→ TASK STATEMENT
Within the lines below, the span from the line with "Skip to main content" to the line with "improve your chances of appearing in", both ends included, is to be reproduced exactly, with pictures omitted.

Extracted records
▽
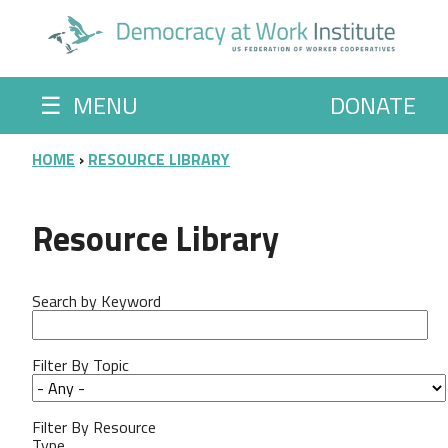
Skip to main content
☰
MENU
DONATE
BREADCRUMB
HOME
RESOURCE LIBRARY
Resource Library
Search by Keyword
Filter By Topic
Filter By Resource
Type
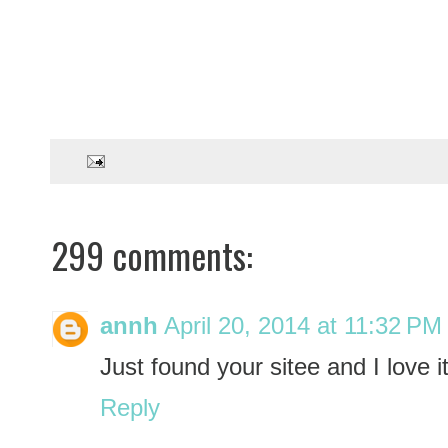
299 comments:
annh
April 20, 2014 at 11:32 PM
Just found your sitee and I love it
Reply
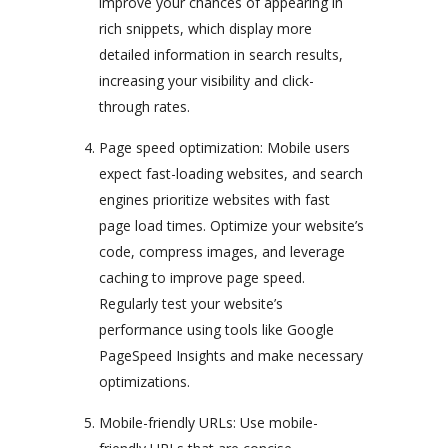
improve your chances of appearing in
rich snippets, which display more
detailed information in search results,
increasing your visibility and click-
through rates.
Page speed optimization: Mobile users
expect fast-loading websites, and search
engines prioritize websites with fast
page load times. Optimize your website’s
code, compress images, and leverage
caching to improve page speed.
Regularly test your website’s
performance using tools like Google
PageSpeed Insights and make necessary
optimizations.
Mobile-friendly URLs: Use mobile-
△
▽
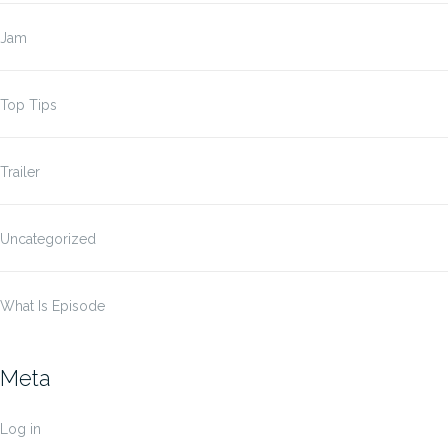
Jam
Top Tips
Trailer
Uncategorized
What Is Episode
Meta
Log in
△
→ REPLY TO THE TASK
Skip to main content
☰
MENU
DONATE
BREADCRUMB
HOME
RESOURCE LIBRARY
Resource Library
Search by Keyword
Filter By Topic
Filter By Resource
Type
299 comments:
annh
April 20, 2014 at 11:32 PM
Just found your sitee and I love it
Reply
improve your chances of appearing in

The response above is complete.